Anyway, this doesn’t seems to help (so you can remove the pcie= thing). I’m clueless here and people at freedesktop will probably not want to help us on this one. You might eventually open a bug report there with the lines I’ve quoted before, telling you have those messages everytime you go to suspend.
If I were to file this bug on freedesktop.org, under which category/application that I should file ?
Sorry for the delay. Now that Maxwell GPU are supported by nouveau (in fact it seems they were before, except for GL), you could try it.
Depending on what it gives, you might file a bug at https://bugzilla.kernel.org/ against Drivers/PCI I think. Or just against PM/Suspend. Anyway, kernel devs will probably be able to set the right category if you’re not too far at first.
@tohyf Can you run sudo acpidump > acpidump.txt
and attach that to this issue?
Thanks, confirmed that this is a problem that is being worked on with the acpi-pr3 branch.
Ok great, will wait for good news.
On 05/31/2016 04:55 AM, Peter Wu wrote:
Thanks, confirmed that this is a problem that is being worked on with the acpi-pr3 branch.
— You are receiving this because you were mentioned. Reply to this email directly, view it on GitHub https://github.com/Bumblebee-Project/bbswitch/issues/107#issuecomment-222553474, or mute the thread https://github.com/notifications/unsubscribe/ACqro-g8DhyaNaCUTztsOCoBVEYyTUMHks5qG07BgaJpZM4DqE0z.
I found a workaround that works. It involves manually set some PCIe configuration registers to put the device and rootport to D3 state. (Disclaimer to other people suffering similar issue: Do not try this without proper knowledge of PCIe, it may cause system crash and reset etc ! ) Here's what I did: lspci tells me that my graphics device is located at Bus:Device.Function of 04:0.0 : 04:00.0 3D controller: NVIDIA Corporation GM108M [GeForce 840M] (rev a2) Then, find out which pcie root port that the card is connected to:
~$ lspci -vv | grep -B5 'secondary=04'
00:1c.4 PCI bridge: Intel Corporation 8 Series PCI Express Root Port 5 (rev e4) (prog-if 00 [Normal decode])

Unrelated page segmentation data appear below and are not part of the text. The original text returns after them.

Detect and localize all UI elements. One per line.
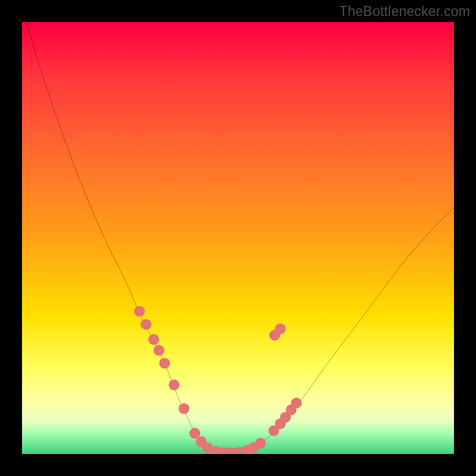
data-marker bbox=[275, 418, 286, 429]
data-marker bbox=[159, 358, 170, 368]
data-marker bbox=[140, 319, 151, 330]
data-marker bbox=[196, 437, 206, 447]
data-marker bbox=[219, 447, 230, 454]
data-marker bbox=[178, 403, 189, 414]
chart-stage: TheBottlenecker.com bbox=[0, 0, 476, 476]
data-marker bbox=[168, 380, 179, 390]
bottleneck-curve bbox=[26, 22, 454, 453]
data-marker bbox=[211, 446, 222, 454]
watermark-text: TheBottlenecker.com bbox=[339, 4, 470, 20]
data-marker bbox=[202, 443, 213, 453]
data-markers bbox=[134, 306, 302, 454]
data-marker bbox=[268, 425, 279, 436]
data-marker bbox=[148, 334, 159, 345]
data-marker bbox=[134, 306, 145, 317]
data-marker bbox=[291, 397, 302, 408]
plot-area bbox=[22, 22, 454, 454]
data-marker bbox=[270, 330, 280, 340]
data-marker bbox=[275, 323, 286, 334]
data-marker bbox=[189, 428, 200, 439]
data-marker bbox=[154, 345, 164, 356]
data-marker bbox=[248, 442, 259, 453]
data-marker bbox=[233, 447, 244, 454]
curve-layer bbox=[22, 22, 454, 454]
data-marker bbox=[286, 405, 296, 415]
data-marker bbox=[241, 445, 252, 454]
data-marker bbox=[226, 447, 237, 454]
data-marker bbox=[280, 412, 291, 422]
data-marker bbox=[255, 438, 266, 449]
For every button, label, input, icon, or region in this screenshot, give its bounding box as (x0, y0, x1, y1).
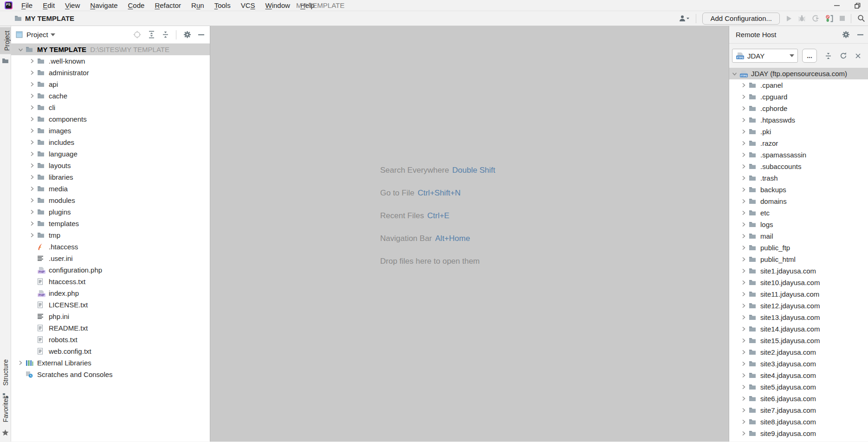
collapse-all-icon[interactable] (162, 31, 169, 39)
project-tree-row[interactable]: htaccess.txt (11, 276, 210, 287)
stripe-tab-favorites[interactable]: Favorites (0, 392, 11, 436)
chevron-right-icon[interactable] (738, 373, 749, 378)
chevron-right-icon[interactable] (738, 419, 749, 424)
chevron-right-icon[interactable] (738, 384, 749, 390)
project-tree-row[interactable]: LICENSE.txt (11, 299, 210, 311)
add-configuration-button[interactable]: Add Configuration... (702, 13, 780, 25)
project-tree-row[interactable]: MY TEMPLATED:\SITES\MY TEMPLATE (11, 44, 210, 55)
remote-tree-row[interactable]: domains (729, 195, 868, 207)
remote-tree-row[interactable]: site12.jdayusa.com (729, 300, 868, 312)
project-tree-row[interactable]: includes (11, 136, 210, 148)
menu-refactor[interactable]: Refactor (149, 0, 186, 10)
remote-tree-row[interactable]: site13.jdayusa.com (729, 312, 868, 323)
hide-panel-icon[interactable] (857, 34, 863, 36)
project-tree-row[interactable]: web.config.txt (11, 345, 210, 357)
chevron-right-icon[interactable] (738, 106, 749, 111)
chevron-right-icon[interactable] (27, 233, 37, 238)
remote-tree-row[interactable]: .subaccounts (729, 161, 868, 172)
browse-remote-button[interactable]: ... (802, 49, 817, 63)
remote-tree-row[interactable]: public_html (729, 254, 868, 265)
project-tree-row[interactable]: README.txt (11, 322, 210, 334)
chevron-right-icon[interactable] (27, 58, 37, 64)
project-tree-row[interactable]: .well-known (11, 55, 210, 67)
gear-icon[interactable] (183, 31, 191, 39)
chevron-right-icon[interactable] (27, 128, 37, 133)
menu-vcs[interactable]: VCS (236, 0, 260, 10)
chevron-right-icon[interactable] (738, 117, 749, 123)
project-tree-row[interactable]: templates (11, 218, 210, 229)
chevron-right-icon[interactable] (27, 209, 37, 214)
remote-tree-row[interactable]: mail (729, 230, 868, 242)
breadcrumb[interactable]: MY TEMPLATE (25, 14, 74, 22)
chevron-right-icon[interactable] (738, 164, 749, 169)
chevron-right-icon[interactable] (738, 176, 749, 181)
refresh-icon[interactable] (840, 52, 847, 59)
remote-tree-row[interactable]: site1.jdayusa.com (729, 265, 868, 277)
chevron-right-icon[interactable] (738, 234, 749, 239)
project-tree-row[interactable]: .htaccess (11, 241, 210, 253)
chevron-right-icon[interactable] (738, 245, 749, 250)
remote-tree-row[interactable]: site9.jdayusa.com (729, 428, 868, 439)
chevron-right-icon[interactable] (15, 360, 26, 365)
remote-tree-row[interactable]: site8.jdayusa.com (729, 416, 868, 428)
chevron-down-icon[interactable] (51, 33, 55, 36)
remote-tree-row[interactable]: .trash (729, 172, 868, 184)
remote-tree-row[interactable]: .cpguard (729, 91, 868, 103)
chevron-right-icon[interactable] (738, 396, 749, 401)
chevron-right-icon[interactable] (738, 199, 749, 204)
remote-tree-row[interactable]: site14.jdayusa.com (729, 323, 868, 335)
chevron-down-icon[interactable] (729, 72, 739, 76)
project-tree-row[interactable]: Scratches and Consoles (11, 369, 210, 380)
remote-tree-row[interactable]: site3.jdayusa.com (729, 358, 868, 370)
hide-panel-icon[interactable] (198, 34, 204, 36)
remote-tree-row[interactable]: .cpanel (729, 79, 868, 91)
close-icon[interactable] (855, 53, 861, 59)
project-tree-row[interactable]: layouts (11, 160, 210, 171)
remote-tree-row[interactable]: site6.jdayusa.com (729, 393, 868, 404)
project-tree-row[interactable]: administrator (11, 67, 210, 78)
chevron-down-icon[interactable] (15, 47, 26, 52)
locate-file-icon[interactable] (133, 31, 141, 39)
project-tree-row[interactable]: tmp (11, 229, 210, 241)
project-tree-row[interactable]: modules (11, 195, 210, 206)
chevron-right-icon[interactable] (738, 361, 749, 366)
chevron-right-icon[interactable] (738, 94, 749, 99)
remote-tree-row[interactable]: logs (729, 219, 868, 230)
remote-tree-row[interactable]: public_ftp (729, 242, 868, 254)
project-tree-row[interactable]: media (11, 183, 210, 195)
chevron-right-icon[interactable] (738, 187, 749, 192)
user-account-icon[interactable] (679, 15, 690, 22)
chevron-right-icon[interactable] (738, 141, 749, 146)
window-minimize-button[interactable] (826, 0, 847, 11)
project-tree-row[interactable]: php.ini (11, 311, 210, 322)
menu-tools[interactable]: Tools (209, 0, 236, 10)
attach-debugger-icon[interactable] (825, 15, 834, 22)
project-tree-row[interactable]: cli (11, 102, 210, 113)
run-with-coverage-icon[interactable] (812, 15, 819, 22)
menu-code[interactable]: Code (123, 0, 150, 10)
chevron-right-icon[interactable] (738, 210, 749, 215)
chevron-right-icon[interactable] (738, 431, 749, 436)
project-tree-row[interactable]: language (11, 148, 210, 160)
gear-icon[interactable] (842, 31, 850, 39)
project-tree-row[interactable]: libraries (11, 171, 210, 183)
chevron-right-icon[interactable] (738, 222, 749, 227)
toolbar-breadcrumb[interactable]: MY TEMPLATE (14, 14, 74, 22)
remote-tree-row[interactable]: site7.jdayusa.com (729, 404, 868, 416)
chevron-right-icon[interactable] (738, 326, 749, 332)
remote-tree-row[interactable]: site5.jdayusa.com (729, 381, 868, 393)
editor-empty-area[interactable]: Search EverywhereDouble ShiftGo to FileC… (210, 26, 729, 442)
project-tree-row[interactable]: plugins (11, 206, 210, 218)
run-icon[interactable] (786, 15, 792, 22)
chevron-right-icon[interactable] (27, 175, 37, 180)
project-tree-row[interactable]: External Libraries (11, 357, 210, 369)
chevron-right-icon[interactable] (738, 350, 749, 355)
remote-tree-row[interactable]: .pki (729, 126, 868, 137)
chevron-right-icon[interactable] (27, 140, 37, 145)
chevron-right-icon[interactable] (27, 198, 37, 203)
project-tree-row[interactable]: images (11, 125, 210, 136)
project-tree-row[interactable]: api (11, 78, 210, 90)
stripe-tab-project[interactable]: Project (0, 27, 11, 64)
project-tree-row[interactable]: cache (11, 90, 210, 102)
debug-icon[interactable] (798, 15, 806, 22)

Control: I/O+ Mem+ BusMaster+ SpecCycle- MemWINV- VGASnoop- ParErr- Stepping- SERR- FastB2B- DisINTx+
Status: Cap+ 66MHz- UDF- FastB2B- ParErr- DEVSEL=fast >TAbort- <TAbort- <MAbort- >SERR- <PERR- INTx-
Latency: 0, Cache Line Size: 64 bytes
Bus: primary=00, secondary=04, subordinate=04, sec-latency=0
So I know the corresponding PCIe root port is 0:1c.4. Then, according to the PCIe spec, i have to put the downstream device to D3 state first. Let's check the current state of the graphics card (apparently is D0):
~$ sudo lspci -s 04:00.0 -vv | grep 'Status: D'
Status: D0 NoSoftRst+ PME-Enable- DSel=0 DScale=0 PME-
To put it to D3 state, we have to modify the PMCSR register located in the Power Management Capability Structure (CAP_PM), at offset 4:
# The device power state is the two lower bits, let's see how are the other bits looks like
~$ sudo setpci -s 04:00.0 CAP_PM+4.b
08
# Now we set it to D3 state by setting two lower bits to 11
~$ sudo setpci -s 04:00.0 CAP_PM+4.b=0b
# Confirm that it is being set :
~$ sudo setpci -s 04:00.0 CAP_PM+4.b
0b
At this point, the device is still accessible:
~$ cat /proc/acpi/bbswitch
0000:04:00.0 ON
So the next step is to set the root port to D3 state:
~$ sudo setpci -s 00:1c.4 CAP_PM+4.b
00
~$ sudo setpci -s 00:1c.4 CAP_PM+4.b=03
~$ sudo setpci -s 00:1c.4 CAP_PM+4.b
03
FINALLY, the card is OFF !!!
~$ cat /proc/acpi/bbswitch
0000:04:00.0 OFF
~$ sudo lspci -s 04:00.0 -vv
04:00.0 3D controller: NVIDIA Corporation GM108M [GeForce 840M] (rev ff) (prog-if ff)
!!! Unknown header type 7f
Ok, after some time, i realized that the laptop is still very hot without CPU load, apparently the GPU is still on .... Any opinions ??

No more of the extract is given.